From: Stefan Hanreich <s.hanreich@proxmox.com>
To: Maurice Klein <klein@aetherus.de>, pve-devel@lists.proxmox.com
Subject: Re: [pve-devel] [PATCH container 1/1] Signed-off-by: Maurice Klein <klein@aetherus.de>
Date: Tue, 10 Feb 2026 10:56:19 +0100 [thread overview]
Message-ID: <fd5722e0-2c29-4c58-9f0f-c50b523e6989@proxmox.com> (raw)
In-Reply-To: <a2110fae-4877-49c7-91d8-62364b78f3f9@aetherus.de>
On 2/6/26 12:21 PM, Maurice Klein wrote:
[snip]
> I think I didn't explain properly about that.
> Basically the whole Idea is to have a gateway IP like 192.0.2.1/32 on
> the pve host on that bridge and not have a /24 or so route then.
Those are just local to the node for routing, the /24 wouldn't get
announced - only the /32 routes for the additional IPs. But I guess with
that setup you could do without it as well. It shouldn't be an issue to
create a 'subnet' as /32 and then give the PVE host the only IP as
gateway IP and configure it that way. Layer-2 zones for instance (VLAN,
QinQ, VXLAN) don't even need a subnet configured at all - so I don't see
a blocker there.
> Guests then also have addresses whatever they might look like.
> For example a guest could have 1.1.1.1/32 but usually always /32,
> although I guess for some use cases it could be beneficial to be able to
> have a guest that gets more then a /32 but let's put that aside for now.
would be quite interesting for IPv6 actually.
> Now there is no need/reason to define which subnet a guest is on and no
> need to be in the same with the host.
>
> The guest would configure it's ip statically inside and it would be
> a /32 usually.
Yeah, most implementations I've seen usually have a 'cluster IP' that is
in RFC 1918 range for local cluster communication, but with containers
that works a lot easier since you can control the network configuration
of them whereas with VMs you cannot and would need to update the
configuration on every move - or use the same subnet across every node
instead of having a dedicated subnet per node/rack.
[snip]
> Now the biggest thing this enables us to do is in pve clusters if we
> build for example a ibgp full mesh the routes get shared.

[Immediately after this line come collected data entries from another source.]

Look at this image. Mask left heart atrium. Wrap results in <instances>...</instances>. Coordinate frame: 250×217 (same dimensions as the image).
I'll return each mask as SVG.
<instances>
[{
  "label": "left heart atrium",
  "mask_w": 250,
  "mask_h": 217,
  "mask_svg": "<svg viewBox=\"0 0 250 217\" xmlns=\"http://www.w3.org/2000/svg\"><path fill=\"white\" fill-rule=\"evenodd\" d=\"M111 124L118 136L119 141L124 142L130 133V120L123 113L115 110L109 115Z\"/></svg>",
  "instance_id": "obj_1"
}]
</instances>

> There could be any topology now and routing would adapt.
> just as an example while that is a shity topology it can illustrate the
> point.:
>
> GW-1 GW-2
> | \ / |
> | \ / |
> | \ / |
> pve1--pve3
> \ /
> \ /
> pve2
>
> Any pve can fail and there would still be everything reachable.

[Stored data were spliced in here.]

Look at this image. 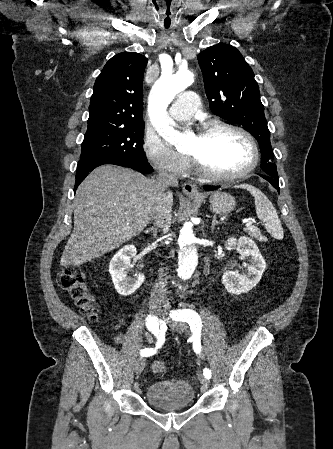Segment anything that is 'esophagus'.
Masks as SVG:
<instances>
[{
	"label": "esophagus",
	"mask_w": 333,
	"mask_h": 449,
	"mask_svg": "<svg viewBox=\"0 0 333 449\" xmlns=\"http://www.w3.org/2000/svg\"><path fill=\"white\" fill-rule=\"evenodd\" d=\"M183 191L186 195L190 197H198L200 196V193L198 192V188L195 184L192 183H184L183 185Z\"/></svg>",
	"instance_id": "obj_1"
}]
</instances>
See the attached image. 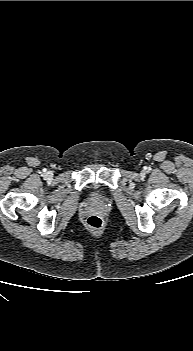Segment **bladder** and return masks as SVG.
<instances>
[{
  "mask_svg": "<svg viewBox=\"0 0 193 351\" xmlns=\"http://www.w3.org/2000/svg\"><path fill=\"white\" fill-rule=\"evenodd\" d=\"M100 196H101V191L98 188L94 187L91 189L90 198L96 199Z\"/></svg>",
  "mask_w": 193,
  "mask_h": 351,
  "instance_id": "1",
  "label": "bladder"
}]
</instances>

> Always the shortest path will be chosen.
> Any link can Fail.
> Any Gateway can Fail.
> Even multiple links failing is ok.
> No chance for loops because every link is p2p.

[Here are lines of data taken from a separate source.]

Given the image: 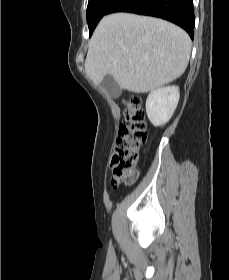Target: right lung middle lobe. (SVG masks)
Wrapping results in <instances>:
<instances>
[{
  "mask_svg": "<svg viewBox=\"0 0 229 280\" xmlns=\"http://www.w3.org/2000/svg\"><path fill=\"white\" fill-rule=\"evenodd\" d=\"M114 1L115 0H89L87 7V23L90 36L99 20L107 13Z\"/></svg>",
  "mask_w": 229,
  "mask_h": 280,
  "instance_id": "right-lung-middle-lobe-1",
  "label": "right lung middle lobe"
}]
</instances>
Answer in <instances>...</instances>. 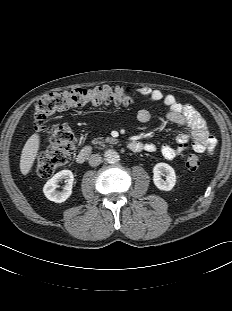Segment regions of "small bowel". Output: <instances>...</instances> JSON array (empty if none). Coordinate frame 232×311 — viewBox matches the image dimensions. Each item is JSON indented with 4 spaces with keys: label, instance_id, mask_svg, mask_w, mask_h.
I'll use <instances>...</instances> for the list:
<instances>
[{
    "label": "small bowel",
    "instance_id": "small-bowel-1",
    "mask_svg": "<svg viewBox=\"0 0 232 311\" xmlns=\"http://www.w3.org/2000/svg\"><path fill=\"white\" fill-rule=\"evenodd\" d=\"M139 93L152 102H162L167 107L166 118L169 122L184 126L186 133H181L176 140L178 145L163 144L160 148L162 156L167 160H172L188 149L197 153L211 152L216 146V140L210 135L206 122L199 112L189 104L179 102L172 94H165L159 89L143 86L139 88ZM137 120L146 124L152 120V113L147 109H140L137 112ZM192 140V143H189ZM144 150L154 152L156 146L153 143L144 145Z\"/></svg>",
    "mask_w": 232,
    "mask_h": 311
}]
</instances>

> Much like at the full mesh ceph setup with ospf or openfabric.
>
> That can be archived with evpn/vxlan and anycast gateway and multiple
> exit nodes.
> Problem is the complexity and by giving bigger routes then /24 to
> gateways they will not always use the optimal path thus increasing
> latancy and putting unnesisary routing load on hosts where the vm isn't
> living right now.
> And all that to have one L2 domain which often brings more disadvantages
> then advantages.
>
> I hope I explained it well now, if not feel free to ask anything, I
> could also provide some bigger documentation with screenshots of
> everything.
Yes that makes sense. The way I described it in my previous mail should
be like that, since it decouples the IP configuration + route creation
(which would then be handled by the zone / vnet) from the announcement
of that route (which would be handled by fabrics). As a start we could
just utilize the default routing table. I'm planning on adding VRF +
Route Redistribution + Route Map support mid-term, so the new zone could
then profit from those without having to implement anything of the sort
for now. It's a bit of an awkward timing, since I'm still working on
implementing several features that this plugin would benefit quite
heavily from and I don't want to do any duplicate work / code ourselves
into a corner by basically implementing all that functionality but only
specific to that plugin and then having to migrate everything over while
maintaining backwards compatibility.
[snip]
> I also feel like it would make sense in the network device, since it is
> part of specific configuration for that vm but I get why you are
> reluctant to that.
> This honestly makes me reconsider the sdn approach a little bit.
> I have an Idea here that could be something workable.
> What if we add a field not saying guest ip, what if we instead call id
> routes.
> Essentially that is what it is and might have extra use cases apart from
> what I'm trying to archive.
> That way for this use case you can use those fields to add the
> needed /32 host routes.
> It wouldn't be specific to the sdn feature we build.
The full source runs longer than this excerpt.